_Task brief_
Render every line of the data exactly as written, and leave out the pictures.

*** Records for this exercise Section Begins ***

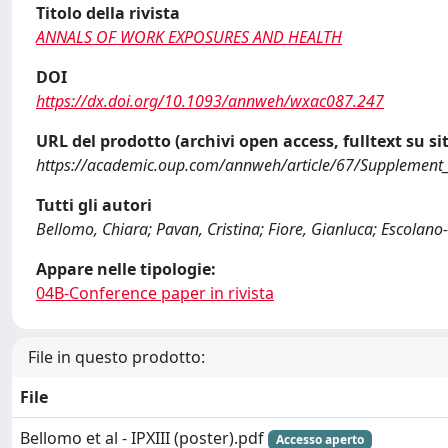
Titolo della rivista
ANNALS OF WORK EXPOSURES AND HEALTH
DOI
https://dx.doi.org/10.1093/annweh/wxac087.247
URL del prodotto (archivi open access, fulltext su sit
https://academic.oup.com/annweh/article/67/Supplement
Tutti gli autori
Bellomo, Chiara; Pavan, Cristina; Fiore, Gianluca; Escolano
Appare nelle tipologie:
04B-Conference paper in rivista
File in questo prodotto:
File
Bellomo et al - IPXIII (poster).pdf
Accesso aperto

*** Records for this exercise Section Ends ***

_Task output_
Titolo della rivista
ANNALS OF WORK EXPOSURES AND HEALTH
DOI
https://dx.doi.org/10.1093/annweh/wxac087.247
URL del prodotto (archivi open access, fulltext su sit
https://academic.oup.com/annweh/article/67/Supplement
Tutti gli autori
Bellomo, Chiara; Pavan, Cristina; Fiore, Gianluca; Escolano
Appare nelle tipologie:
04B-Conference paper in rivista
File in questo prodotto:
File
Bellomo et al - IPXIII (poster).pdf
Accesso aperto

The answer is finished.